START Dataset content

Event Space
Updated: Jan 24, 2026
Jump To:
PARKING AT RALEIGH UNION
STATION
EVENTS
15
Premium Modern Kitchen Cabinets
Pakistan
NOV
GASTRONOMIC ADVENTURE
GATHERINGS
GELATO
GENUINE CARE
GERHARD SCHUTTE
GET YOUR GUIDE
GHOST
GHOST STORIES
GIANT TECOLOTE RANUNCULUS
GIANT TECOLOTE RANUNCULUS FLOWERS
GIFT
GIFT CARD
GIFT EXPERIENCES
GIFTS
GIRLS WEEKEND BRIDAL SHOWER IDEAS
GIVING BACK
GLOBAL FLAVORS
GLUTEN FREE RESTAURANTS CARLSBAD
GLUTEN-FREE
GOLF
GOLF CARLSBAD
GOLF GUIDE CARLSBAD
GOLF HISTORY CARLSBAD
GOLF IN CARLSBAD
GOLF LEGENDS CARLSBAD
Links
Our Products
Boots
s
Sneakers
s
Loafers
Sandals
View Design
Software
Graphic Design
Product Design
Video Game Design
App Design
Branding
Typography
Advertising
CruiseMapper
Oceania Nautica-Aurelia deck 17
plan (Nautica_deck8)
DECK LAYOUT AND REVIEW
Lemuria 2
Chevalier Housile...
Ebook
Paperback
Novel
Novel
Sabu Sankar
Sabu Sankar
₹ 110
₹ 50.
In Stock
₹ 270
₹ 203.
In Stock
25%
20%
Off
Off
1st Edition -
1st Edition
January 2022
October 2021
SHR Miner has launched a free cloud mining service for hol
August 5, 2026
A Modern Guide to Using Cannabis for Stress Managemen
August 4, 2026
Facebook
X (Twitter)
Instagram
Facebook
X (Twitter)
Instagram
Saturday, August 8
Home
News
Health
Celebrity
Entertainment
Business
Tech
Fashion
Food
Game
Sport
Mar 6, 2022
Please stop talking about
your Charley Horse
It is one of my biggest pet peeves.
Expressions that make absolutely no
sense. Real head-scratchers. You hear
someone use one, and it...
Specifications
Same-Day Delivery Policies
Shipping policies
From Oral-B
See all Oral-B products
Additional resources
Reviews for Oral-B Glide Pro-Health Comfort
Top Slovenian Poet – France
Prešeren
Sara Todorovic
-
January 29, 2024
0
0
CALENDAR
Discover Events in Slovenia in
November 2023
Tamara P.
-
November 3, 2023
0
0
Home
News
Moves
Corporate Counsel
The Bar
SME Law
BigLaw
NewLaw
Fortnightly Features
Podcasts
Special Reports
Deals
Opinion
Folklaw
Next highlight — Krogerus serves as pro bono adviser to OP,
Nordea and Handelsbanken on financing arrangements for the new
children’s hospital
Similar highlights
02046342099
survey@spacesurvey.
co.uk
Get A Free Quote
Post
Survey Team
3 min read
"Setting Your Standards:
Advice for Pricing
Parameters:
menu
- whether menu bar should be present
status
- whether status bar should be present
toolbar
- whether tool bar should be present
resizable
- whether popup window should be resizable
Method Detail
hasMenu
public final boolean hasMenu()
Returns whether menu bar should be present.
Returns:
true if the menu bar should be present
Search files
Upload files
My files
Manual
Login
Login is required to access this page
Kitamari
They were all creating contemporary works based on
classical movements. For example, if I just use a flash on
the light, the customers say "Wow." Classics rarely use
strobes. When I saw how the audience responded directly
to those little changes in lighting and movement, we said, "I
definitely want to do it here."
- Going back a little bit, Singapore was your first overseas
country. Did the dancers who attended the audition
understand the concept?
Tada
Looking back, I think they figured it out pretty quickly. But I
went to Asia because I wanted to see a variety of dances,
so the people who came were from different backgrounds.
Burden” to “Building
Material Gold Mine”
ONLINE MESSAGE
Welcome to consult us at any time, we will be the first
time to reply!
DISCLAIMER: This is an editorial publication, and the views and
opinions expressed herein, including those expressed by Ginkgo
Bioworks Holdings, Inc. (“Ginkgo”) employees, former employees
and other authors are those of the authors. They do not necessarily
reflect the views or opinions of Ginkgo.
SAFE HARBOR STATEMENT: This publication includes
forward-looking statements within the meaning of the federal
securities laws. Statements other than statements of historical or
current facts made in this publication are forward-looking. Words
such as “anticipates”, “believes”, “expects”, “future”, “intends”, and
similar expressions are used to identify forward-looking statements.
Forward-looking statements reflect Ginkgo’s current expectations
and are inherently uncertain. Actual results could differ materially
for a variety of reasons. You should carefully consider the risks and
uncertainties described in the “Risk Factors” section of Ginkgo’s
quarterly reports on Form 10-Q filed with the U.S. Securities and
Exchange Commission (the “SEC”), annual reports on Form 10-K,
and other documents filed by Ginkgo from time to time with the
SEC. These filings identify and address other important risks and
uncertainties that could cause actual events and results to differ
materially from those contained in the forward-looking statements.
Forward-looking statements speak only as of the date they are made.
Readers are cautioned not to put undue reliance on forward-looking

END Dataset content

* **How to complete this task**
Repeat, exactly and only, the lines above from the one containing "and other authors" through the end of the material.

* **Exercise output**
and other authors are those of the authors. They do not necessarily
reflect the views or opinions of Ginkgo.
SAFE HARBOR STATEMENT: This publication includes
forward-looking statements within the meaning of the federal
securities laws. Statements other than statements of historical or
current facts made in this publication are forward-looking. Words
such as “anticipates”, “believes”, “expects”, “future”, “intends”, and
similar expressions are used to identify forward-looking statements.
Forward-looking statements reflect Ginkgo’s current expectations
and are inherently uncertain. Actual results could differ materially
for a variety of reasons. You should carefully consider the risks and
uncertainties described in the “Risk Factors” section of Ginkgo’s
quarterly reports on Form 10-Q filed with the U.S. Securities and
Exchange Commission (the “SEC”), annual reports on Form 10-K,
and other documents filed by Ginkgo from time to time with the
SEC. These filings identify and address other important risks and
uncertainties that could cause actual events and results to differ
materially from those contained in the forward-looking statements.
Forward-looking statements speak only as of the date they are made.
Readers are cautioned not to put undue reliance on forward-looking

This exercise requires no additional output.